If I may be frank, for the past couple of weeks depression’s been kicking my ass big time. I don’t want to get into the details, but during this rough period God has felt far away. When I cry out for help, I hear nothing. It made me wonder if perhaps the past ten years of following Jesus had been just a waste of time.

The other night, however, I picked up my pocket-sized Gideons Bible and skimmed through the “Where to find help when . . . ” section in the front. I looked up Depressed and flipped to Psalm 34: “I sought the LORD, and he answered me; he delivered me from all my fears.” (V. 4) Then I looked up Faith fails and came across Psalm 42:5–”Why are you downcast, O my soul? Why so disturbed within me? Put your hope in God, for I will yet praise him, my Savior and my God.”

Needing peace:
John 16:33–”I have told you these things, so that in me you may have peace. In this world you will have trouble. But take heart! I have overcome the world.”
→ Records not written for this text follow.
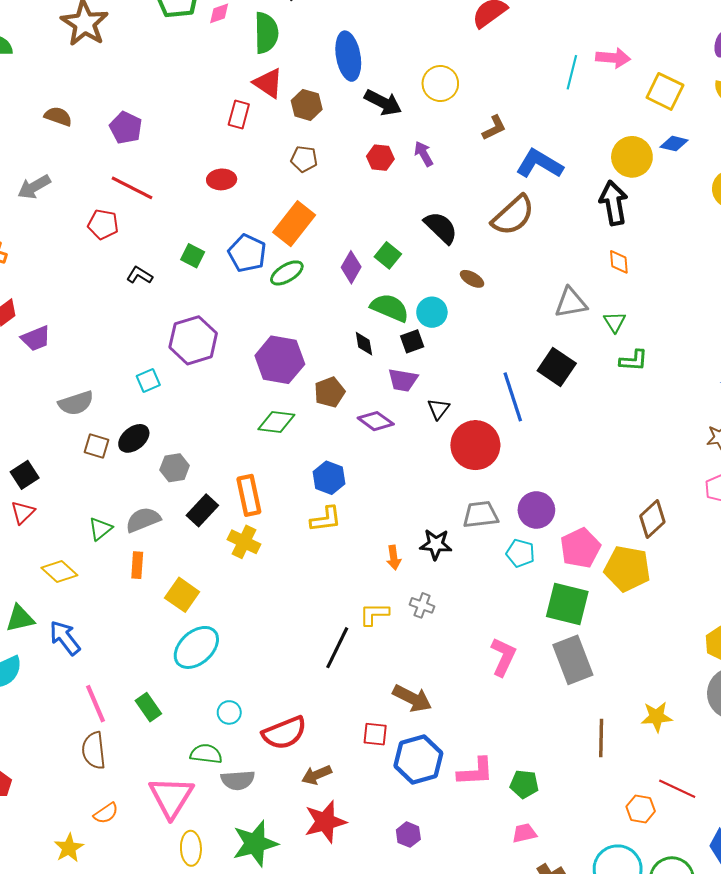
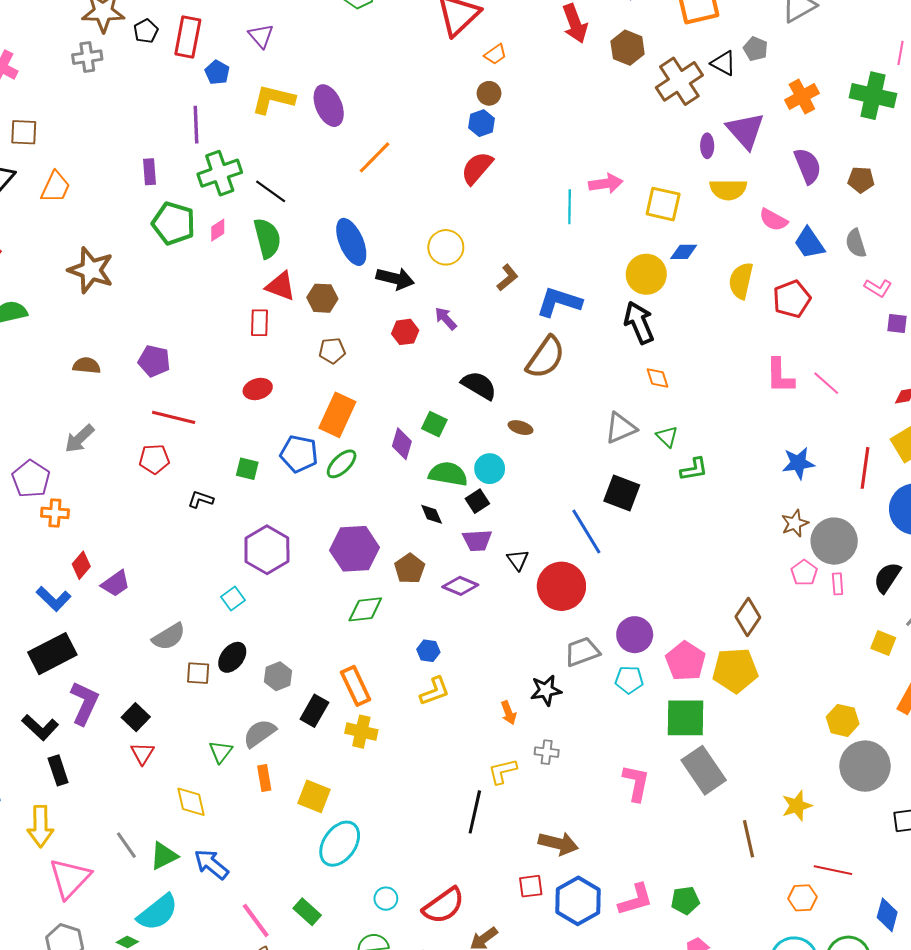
blue hexagon: (329, 478) -> (428, 651), size x0.7
yellow diamond: (59, 571) -> (191, 802), turned 48

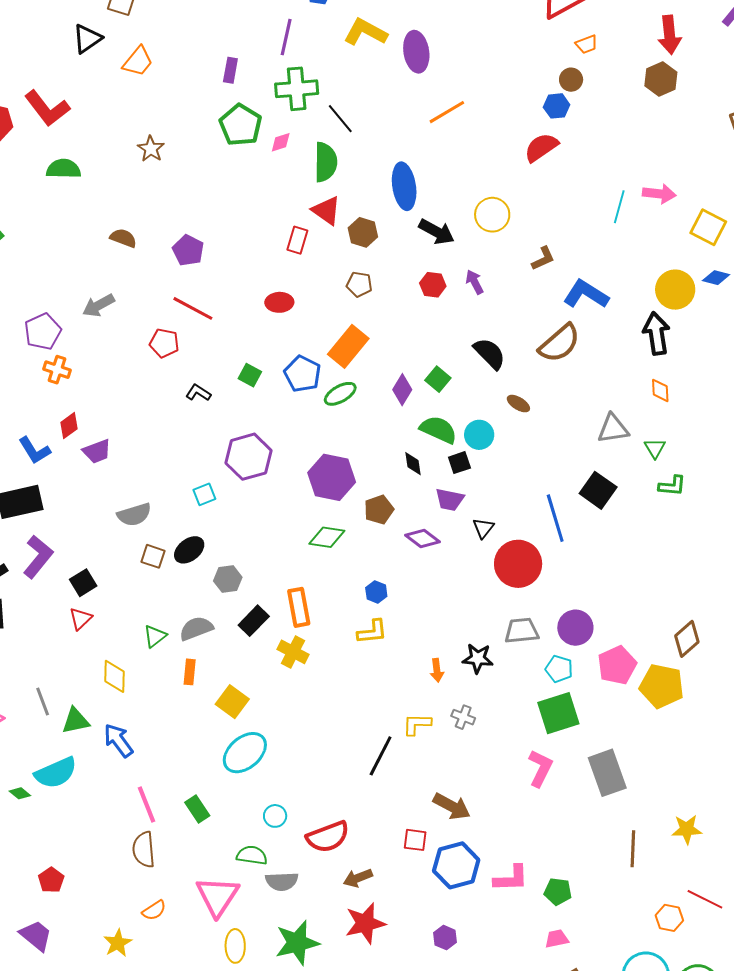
brown hexagon: (628, 48) -> (661, 79), moved
brown star: (91, 270) -> (151, 149), size x0.6
green square: (686, 718) -> (558, 713), moved, turned -33

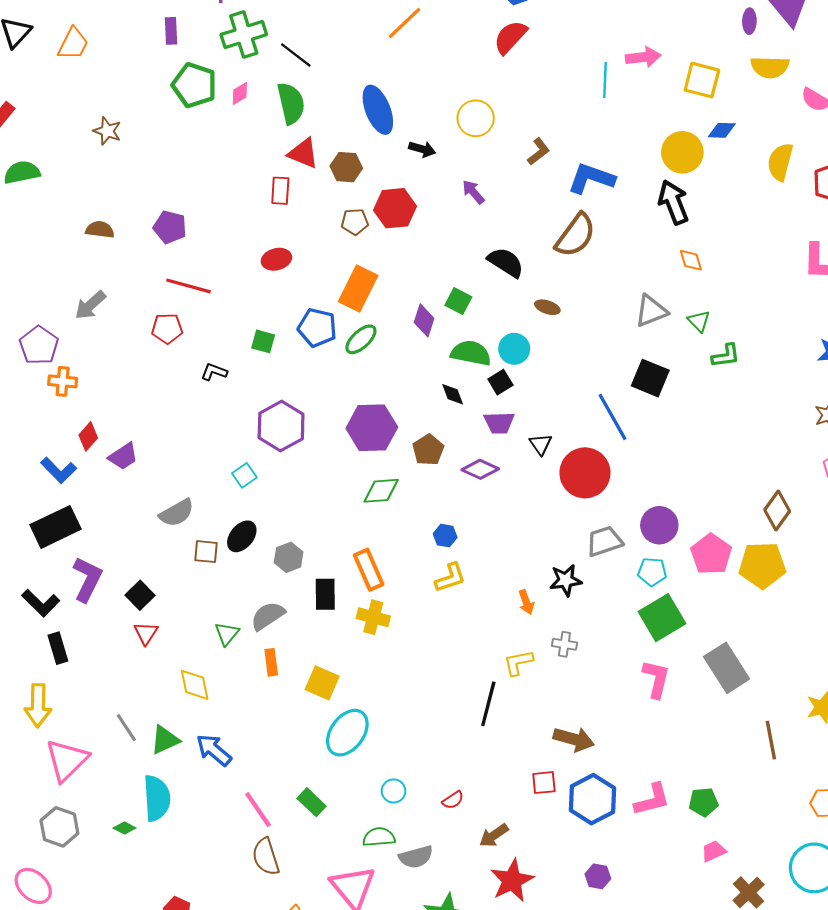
black arrow: (437, 232) -> (422, 149), size x0.7
red hexagon: (433, 285) -> (395, 208), moved, size x1.5
black rectangle: (254, 621) -> (325, 594), turned -32
cyan semicircle: (56, 773) -> (157, 798), turned -57
red semicircle: (328, 837) -> (453, 800), size x0.5

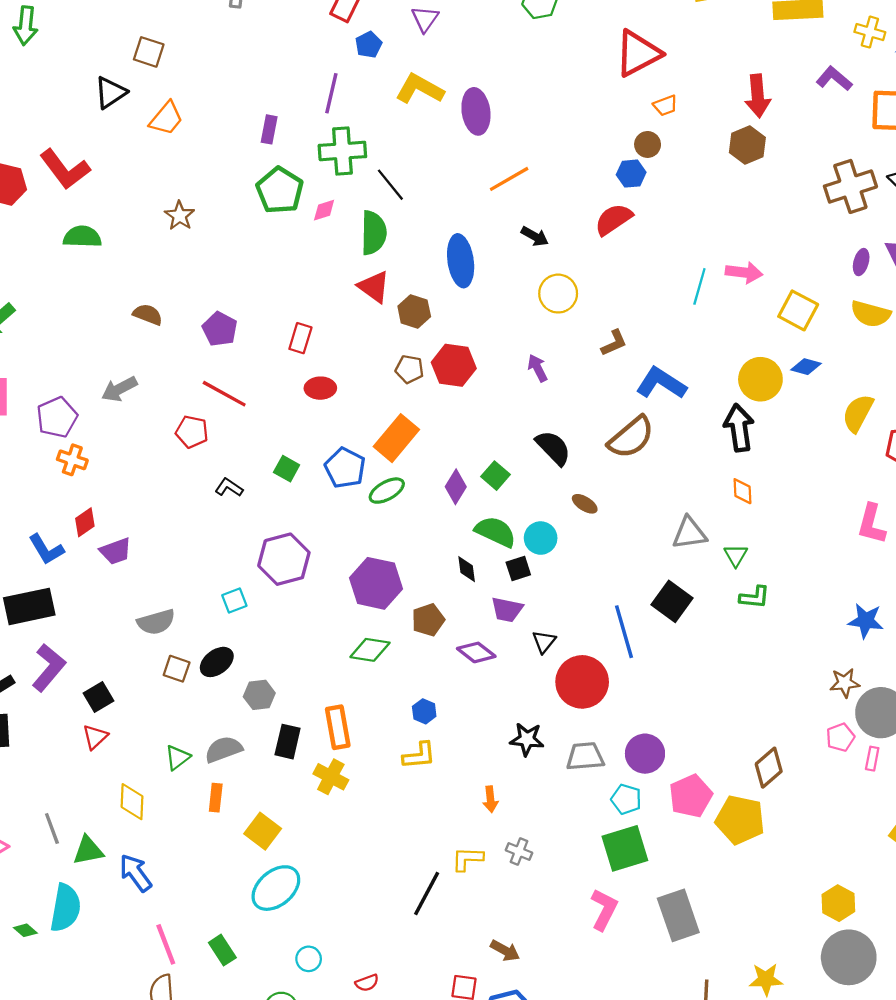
black arrow: (422, 149) -> (535, 236), moved
red rectangle: (280, 191) -> (300, 338), moved
black star: (566, 580) -> (527, 739), moved
brown arrow: (574, 739) -> (505, 951), size x0.7

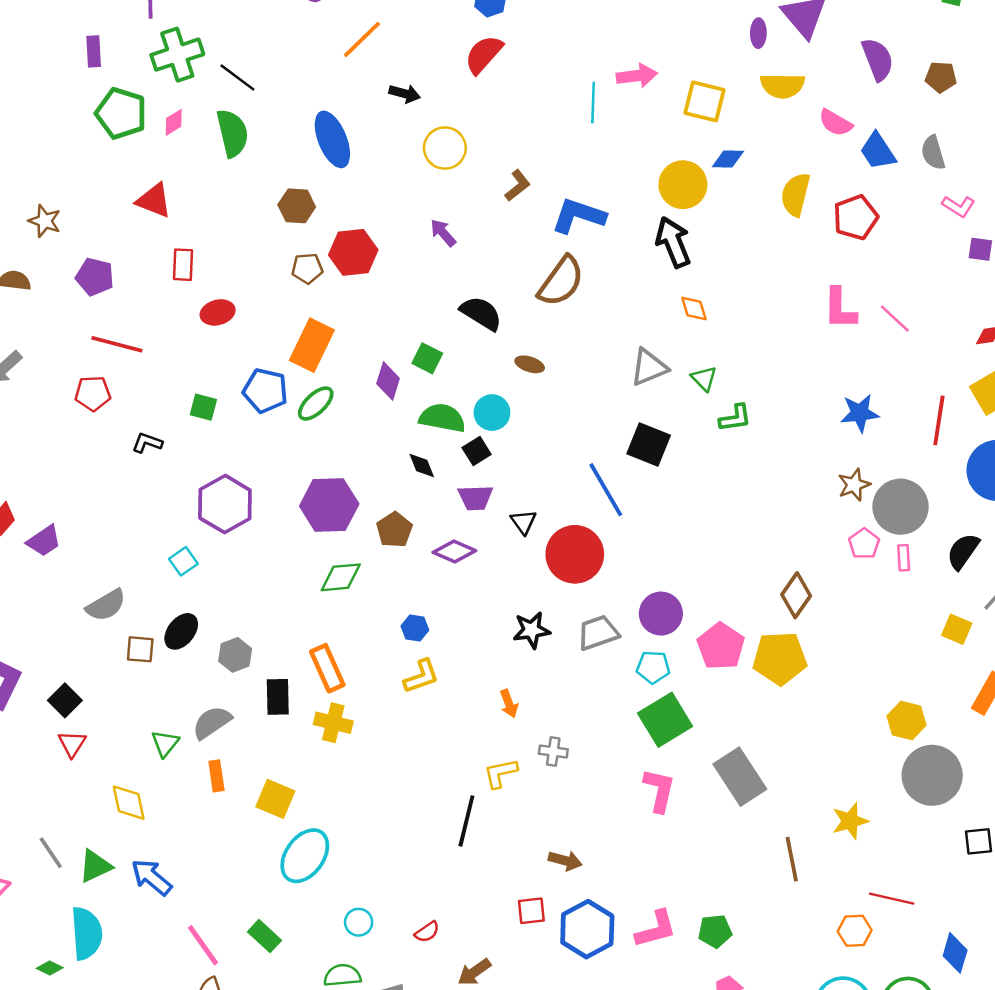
brown star: (180, 216) -> (45, 221), moved
red triangle: (374, 287) -> (154, 200), moved

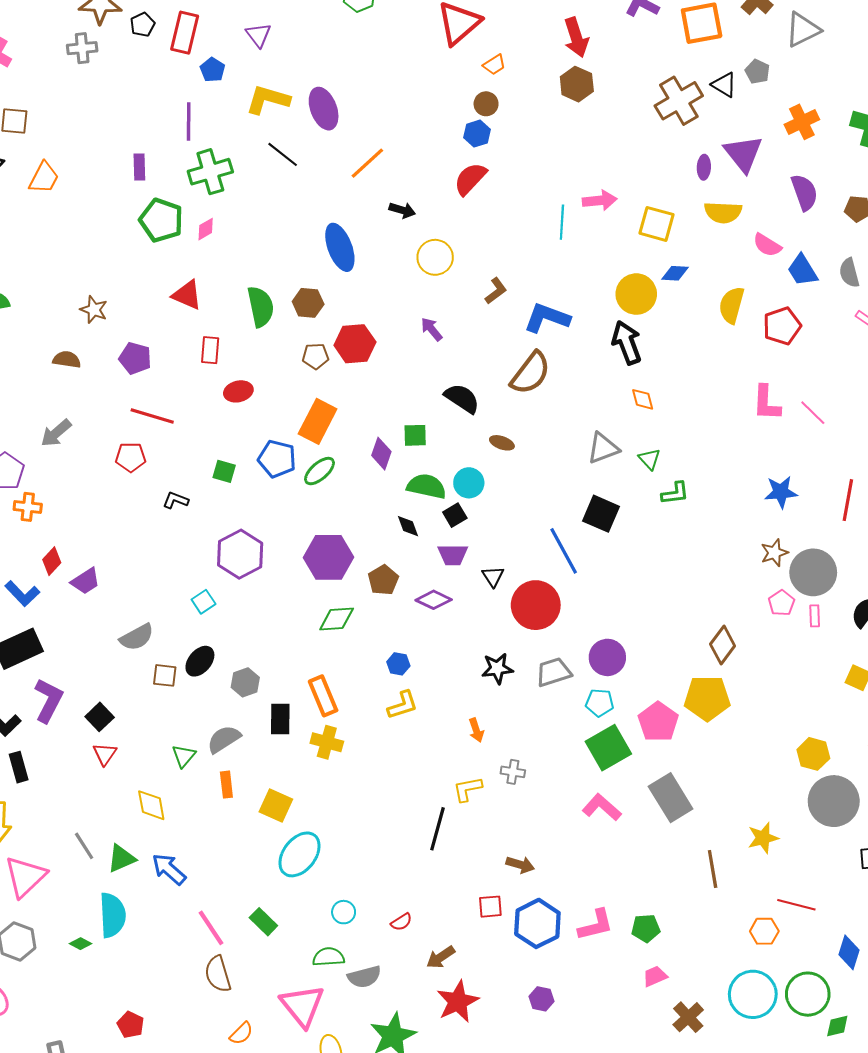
black line: (237, 77) -> (283, 154), moved
green semicircle: (232, 133) -> (261, 307), moved
green square: (427, 358) -> (415, 435), turned -30
pink pentagon: (721, 646) -> (658, 722), moved
pink L-shape: (659, 790) -> (602, 807), turned -63

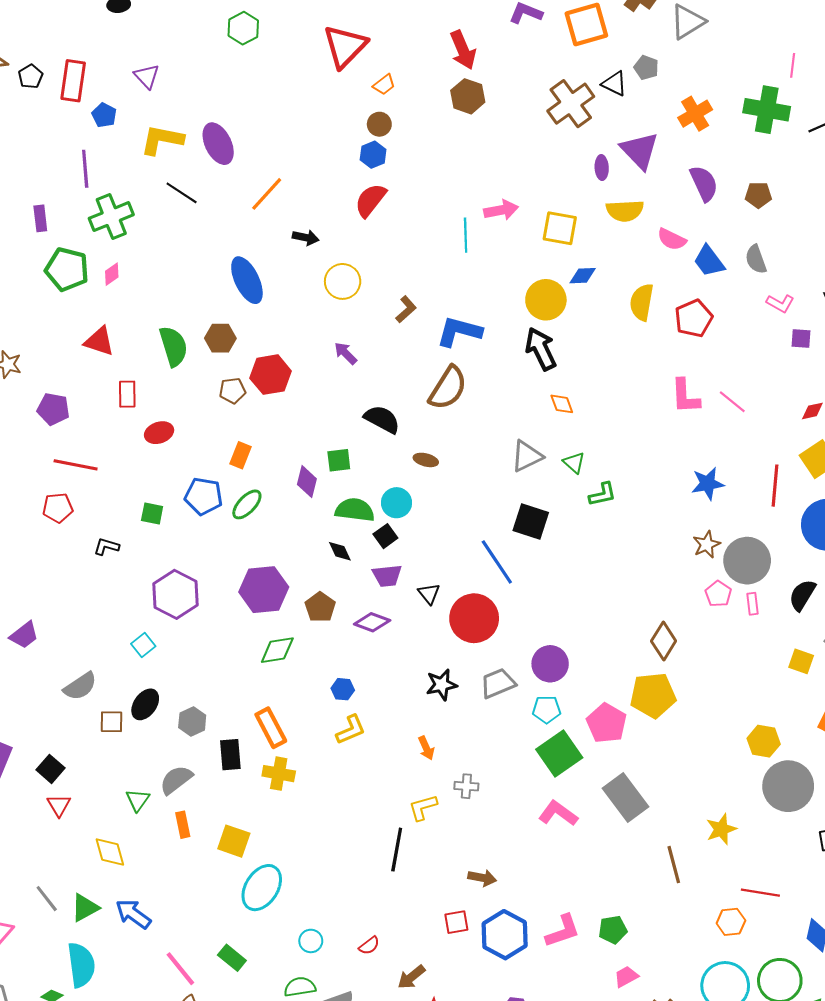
orange rectangle: (318, 421) -> (241, 455), size x0.6

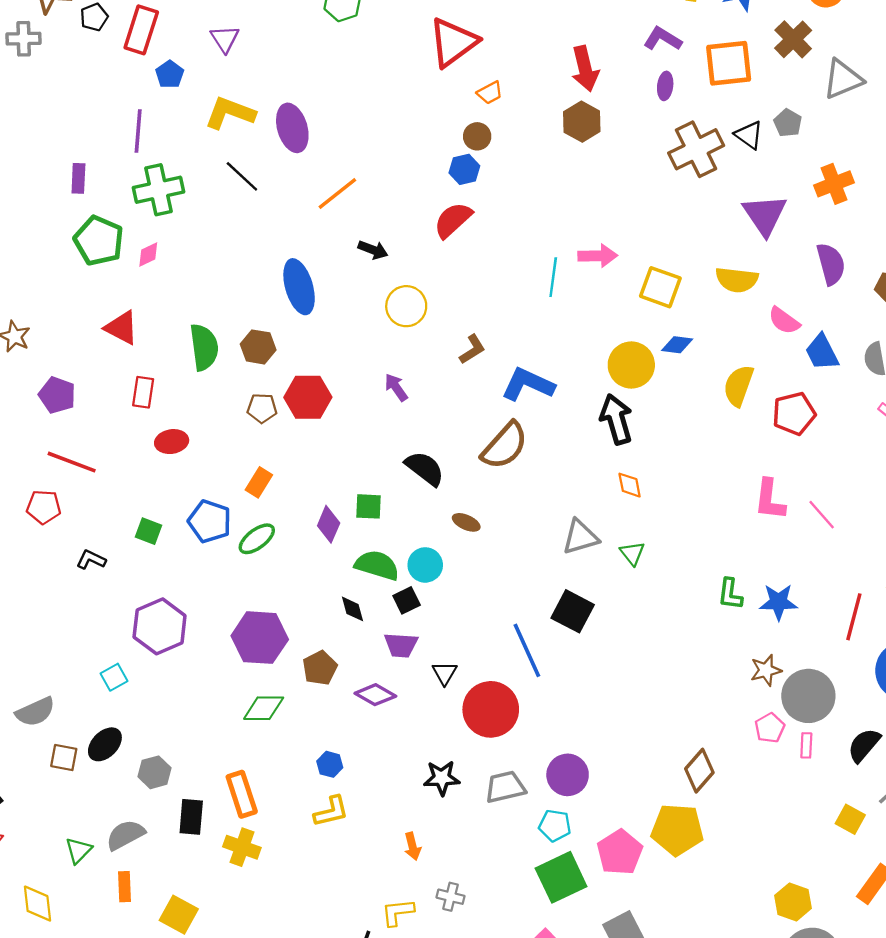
purple ellipse: (602, 168) -> (665, 86), moved
green L-shape: (603, 494) -> (730, 594), moved, turned 100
Weary: Matthew 11:28–”Come to me, all you who are weary and burdened, and I will give you rest.”

And as I skimmed through Scripture, two words kept popping up in my head: Follow Me. Maybe it was that still small voice, or maybe it was just the wine talking (I drank two glasses before I picked up my Bible). But the next morning I still couldn’t get those two words–Follow Me–out of my head. “But I don’t have my crap together,” I thought. Then I remembered that neither did Jesus’ original disciples.

One of my favorite passages is Matthew 28:16-18. The disciples meet the resurrected Jesus on the mountaintop. “When they saw him, they worshiped him; but some doubted.” It’s interested to point out that the text does not say, “Some worshiped, but some doubted.” Nope. It says, “They worshiped Him, but some doubted.” In other words, among the throngs of worshipers, there were some that wondered if it was all true. Does Jesus reject the doubters. Nope! Instead He reassures them by saying, “All authority in heaven and on earth has been given to me. Therefore go and make disciples of all nations. . . And surely I am with you always, to the very end of the age.”

So that’s where I am right now: a doubting worshiper. And I’m fine with it, because I think Jesus’ grace is bigger than my doubts.

2 Comments

  1. Orual
    Jun 16, 2010

    I am a doubting worshiper as well. Although it is less God I doubt and more our entire modern interpretation of Christianity and the construct of the evangelical church. But I go to church I don’t always agree with and I talk to the pastor I’m not totally sure I (spiritually) trust. Because I feel like God is tell me that I need to show up. And I can’t expect the church to change for me if I’m not willing to invest in it.

  2. bamahippie
    Jun 17, 2010

    Thanks so much for sharing this.